--- Exercise input ---
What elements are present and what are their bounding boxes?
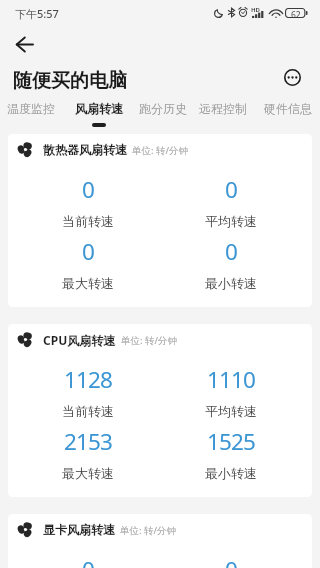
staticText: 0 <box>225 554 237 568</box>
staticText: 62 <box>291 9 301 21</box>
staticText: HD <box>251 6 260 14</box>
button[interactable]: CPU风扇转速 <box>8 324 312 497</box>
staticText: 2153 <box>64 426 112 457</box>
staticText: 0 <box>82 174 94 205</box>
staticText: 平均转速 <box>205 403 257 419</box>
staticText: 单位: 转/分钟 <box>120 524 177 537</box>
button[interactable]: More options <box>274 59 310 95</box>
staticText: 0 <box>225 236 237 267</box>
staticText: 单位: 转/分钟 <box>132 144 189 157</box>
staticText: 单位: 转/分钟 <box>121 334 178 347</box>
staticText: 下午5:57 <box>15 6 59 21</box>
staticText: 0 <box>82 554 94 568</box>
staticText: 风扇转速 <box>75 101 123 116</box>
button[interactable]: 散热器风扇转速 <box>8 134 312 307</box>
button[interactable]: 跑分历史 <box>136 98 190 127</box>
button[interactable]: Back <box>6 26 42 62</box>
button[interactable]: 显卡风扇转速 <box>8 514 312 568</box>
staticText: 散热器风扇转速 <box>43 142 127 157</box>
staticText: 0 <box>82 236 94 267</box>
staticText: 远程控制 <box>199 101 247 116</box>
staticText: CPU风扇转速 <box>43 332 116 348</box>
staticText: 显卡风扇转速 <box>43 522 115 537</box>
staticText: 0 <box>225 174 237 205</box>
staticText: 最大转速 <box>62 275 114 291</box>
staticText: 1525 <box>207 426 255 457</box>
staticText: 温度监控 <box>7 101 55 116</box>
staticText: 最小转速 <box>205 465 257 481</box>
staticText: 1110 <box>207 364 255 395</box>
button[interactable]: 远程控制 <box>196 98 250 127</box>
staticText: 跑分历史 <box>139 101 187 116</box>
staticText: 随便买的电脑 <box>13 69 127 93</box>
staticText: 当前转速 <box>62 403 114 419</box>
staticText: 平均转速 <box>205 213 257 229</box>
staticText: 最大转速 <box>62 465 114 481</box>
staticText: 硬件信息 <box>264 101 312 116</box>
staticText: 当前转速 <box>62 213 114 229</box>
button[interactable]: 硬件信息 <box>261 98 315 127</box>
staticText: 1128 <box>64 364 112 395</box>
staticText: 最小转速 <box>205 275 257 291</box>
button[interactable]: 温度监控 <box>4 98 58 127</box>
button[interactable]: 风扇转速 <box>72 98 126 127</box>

--

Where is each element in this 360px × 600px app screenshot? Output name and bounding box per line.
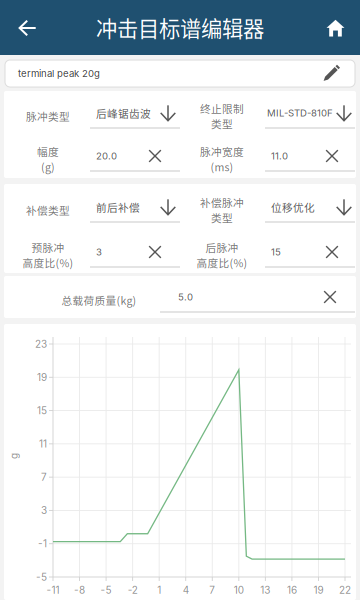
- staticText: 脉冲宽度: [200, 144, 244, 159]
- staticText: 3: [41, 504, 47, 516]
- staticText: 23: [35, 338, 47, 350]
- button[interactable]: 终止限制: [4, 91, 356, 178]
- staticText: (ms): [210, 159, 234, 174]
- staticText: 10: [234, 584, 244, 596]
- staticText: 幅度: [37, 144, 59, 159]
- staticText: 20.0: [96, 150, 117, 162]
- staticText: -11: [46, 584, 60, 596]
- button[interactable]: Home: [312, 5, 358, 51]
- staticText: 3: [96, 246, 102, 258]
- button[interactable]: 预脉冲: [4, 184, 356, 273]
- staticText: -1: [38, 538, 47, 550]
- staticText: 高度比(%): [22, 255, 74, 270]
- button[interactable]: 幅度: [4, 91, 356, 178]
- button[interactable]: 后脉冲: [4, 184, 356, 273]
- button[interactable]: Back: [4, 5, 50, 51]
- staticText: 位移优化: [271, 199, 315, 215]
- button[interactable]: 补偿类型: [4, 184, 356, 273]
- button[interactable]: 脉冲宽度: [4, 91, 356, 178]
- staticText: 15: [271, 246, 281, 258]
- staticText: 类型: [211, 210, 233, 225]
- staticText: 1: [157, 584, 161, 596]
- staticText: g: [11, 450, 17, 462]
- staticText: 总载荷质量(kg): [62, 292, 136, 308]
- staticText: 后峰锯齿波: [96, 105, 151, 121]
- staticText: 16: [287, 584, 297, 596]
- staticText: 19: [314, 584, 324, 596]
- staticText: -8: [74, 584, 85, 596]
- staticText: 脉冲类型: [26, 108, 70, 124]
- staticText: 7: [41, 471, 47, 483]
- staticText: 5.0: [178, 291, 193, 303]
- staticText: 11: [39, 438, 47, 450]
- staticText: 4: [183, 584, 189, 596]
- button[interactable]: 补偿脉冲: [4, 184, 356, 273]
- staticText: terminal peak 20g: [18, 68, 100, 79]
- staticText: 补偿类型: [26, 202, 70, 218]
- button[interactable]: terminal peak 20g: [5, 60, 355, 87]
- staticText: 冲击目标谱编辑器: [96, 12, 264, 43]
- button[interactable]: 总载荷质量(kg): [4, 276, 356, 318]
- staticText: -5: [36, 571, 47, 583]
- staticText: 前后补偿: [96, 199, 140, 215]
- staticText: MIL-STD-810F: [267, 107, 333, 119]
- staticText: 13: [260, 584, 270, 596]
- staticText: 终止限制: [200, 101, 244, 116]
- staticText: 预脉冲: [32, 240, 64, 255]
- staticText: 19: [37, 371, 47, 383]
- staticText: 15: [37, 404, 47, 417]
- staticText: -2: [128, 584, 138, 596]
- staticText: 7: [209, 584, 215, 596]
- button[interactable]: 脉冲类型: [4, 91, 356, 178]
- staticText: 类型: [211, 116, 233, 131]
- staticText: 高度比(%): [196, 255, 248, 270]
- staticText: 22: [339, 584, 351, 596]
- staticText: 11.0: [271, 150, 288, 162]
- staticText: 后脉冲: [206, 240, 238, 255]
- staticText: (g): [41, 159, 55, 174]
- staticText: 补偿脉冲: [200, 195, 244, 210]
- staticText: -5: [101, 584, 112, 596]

--- Action item ---
A line belongs in the answer if it contains the word "温度监控"; please copy each such line from the material.

--- Reply ---
staticText: 温度监控 <box>7 101 55 116</box>
button[interactable]: 温度监控 <box>4 98 58 127</box>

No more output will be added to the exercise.